Don’t just deliver: Over-deliver
So your Website has all of these points covered. You have an excellent navigation system.
But it isn’t time to relax yet.
For any number of reasons, users may not be overjoyed with your navigation tools. So focus on delivering extra value to your users. Create an SNS – an acronym for the Supplementary Navigation System.
As the name might imply, the SNS includes other navigation tools like:
- Search Engines
- Table of Contents
- Site Map Indexes
Everyone has heard of the giant Search Engines like Google and Bing that list sites from all over the Web. It is also possible to have a Search Engine only for content on your site. A visitor can use that search engine to try and find material that s/he could not easily access using the navigation tools.
Table of Contents
By listing out all major segments of your site, a table of contents makes it much simpler for a visitor to drill down directly to a specific topic or category rapidly.
Site Map Indexes
A variation of the Table of Contents listing, a site map index is created by going down deep into the different forms of content on the site. The top 30 to 60 interest areas are then listed with links to the appropriate content.
Test Your Navigation System
Never assume that your navigation system is perfect. While it may appear intuitive and clear to you, it may still leave a site visitor totally fogged.
Put it to the test.
How extensively you test will depend upon your site’s size and extent.
If you run a small hobby-site, getting a few friends and family members to help test it might be enough. For the larger professional sites, pilot project testing is a serious undertaking.
It is best to actually watch your trial users as they navigate around your site.

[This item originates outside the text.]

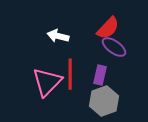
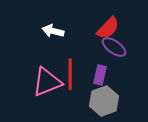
white arrow: moved 5 px left, 5 px up
pink triangle: rotated 24 degrees clockwise
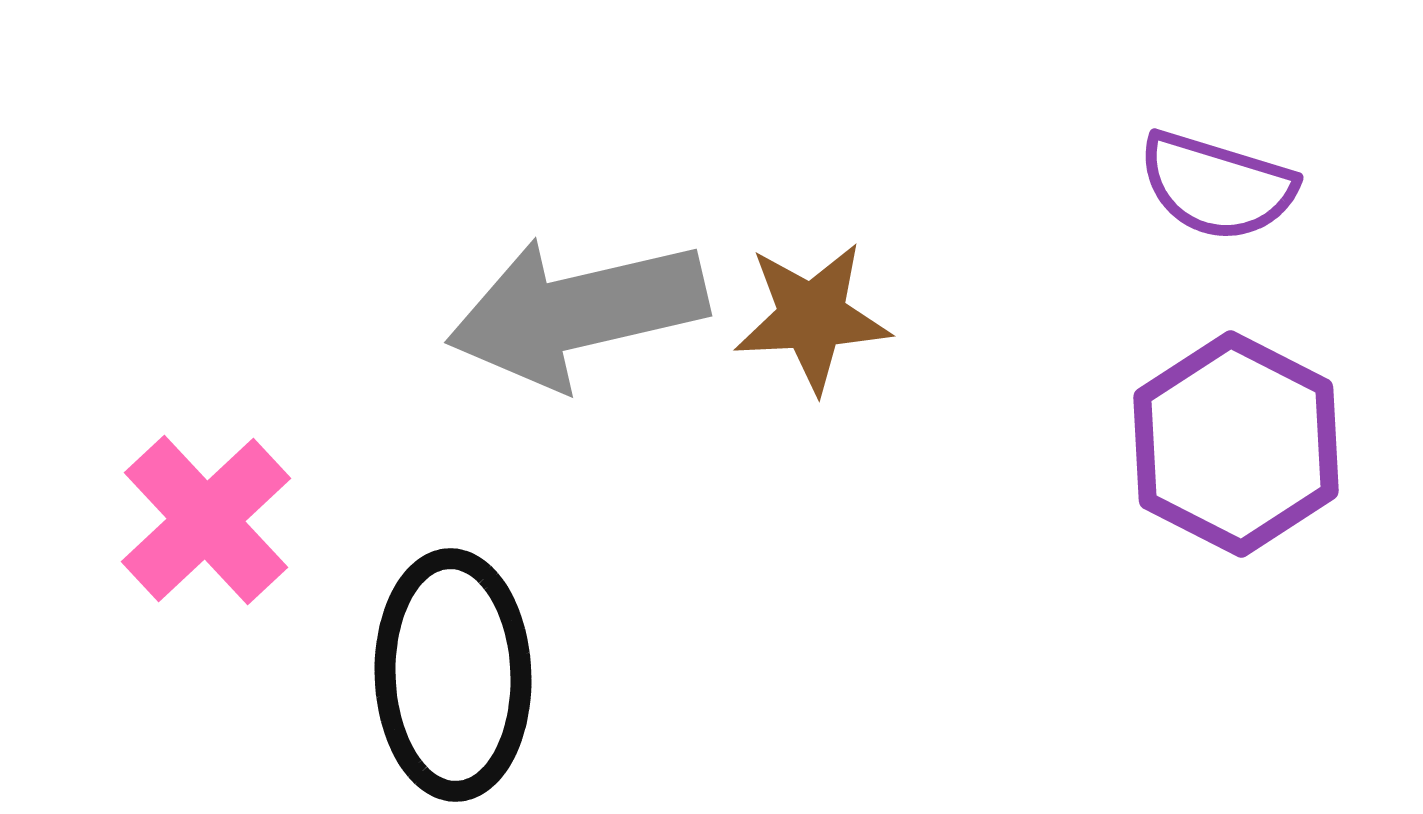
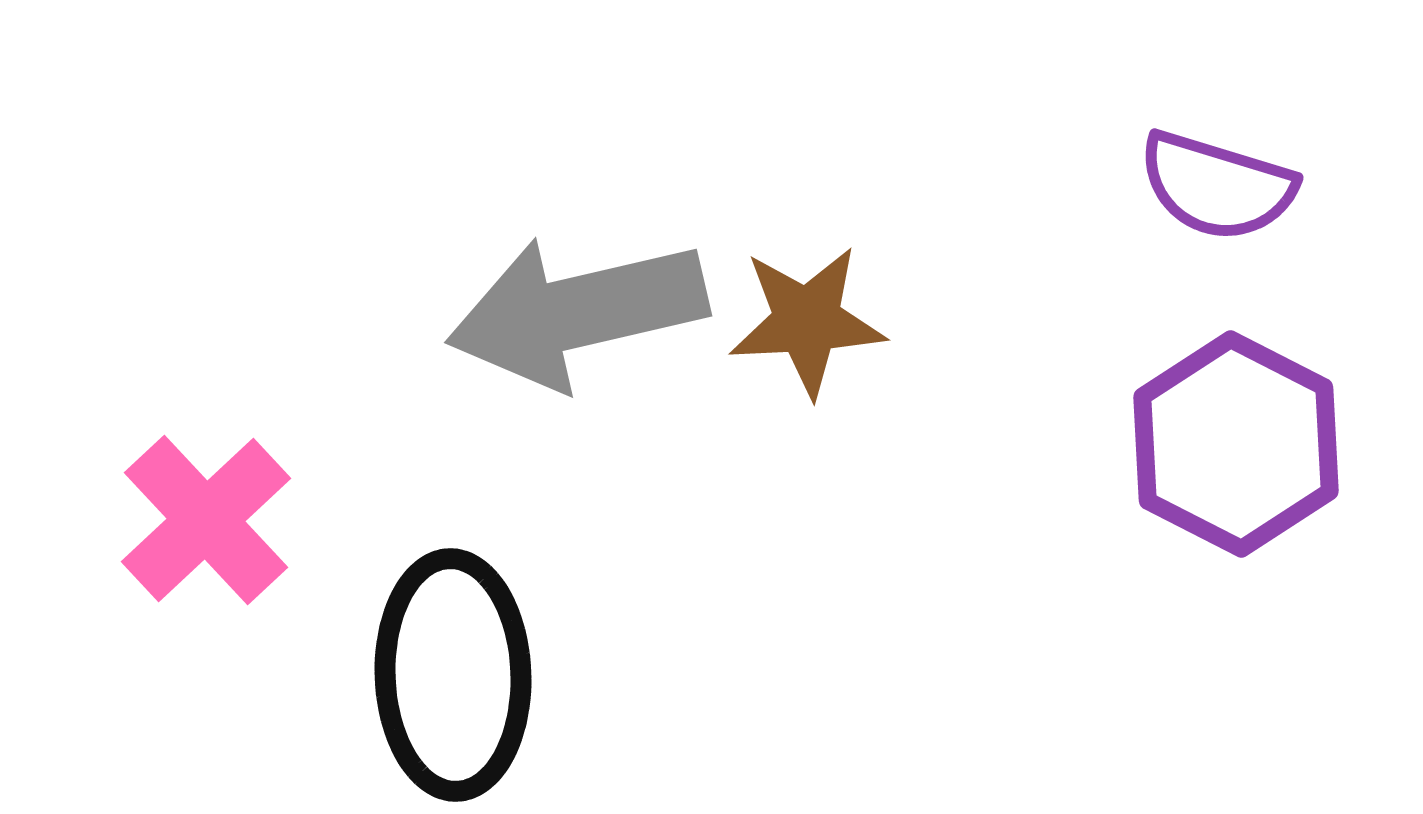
brown star: moved 5 px left, 4 px down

- See how they react to your site’s layout.
- Do they identify the navigation aids easily?
- Do they know what to do to get around the site?
- Give them a target – say, to get to a particular page or article. Then see how quickly and easily they can get there.
Take notes. Ask for feedback. Act on suggestions to improve your navigation aids. Tweak, test, re-tweak and re-test.
Until finally your site is a joy to get around!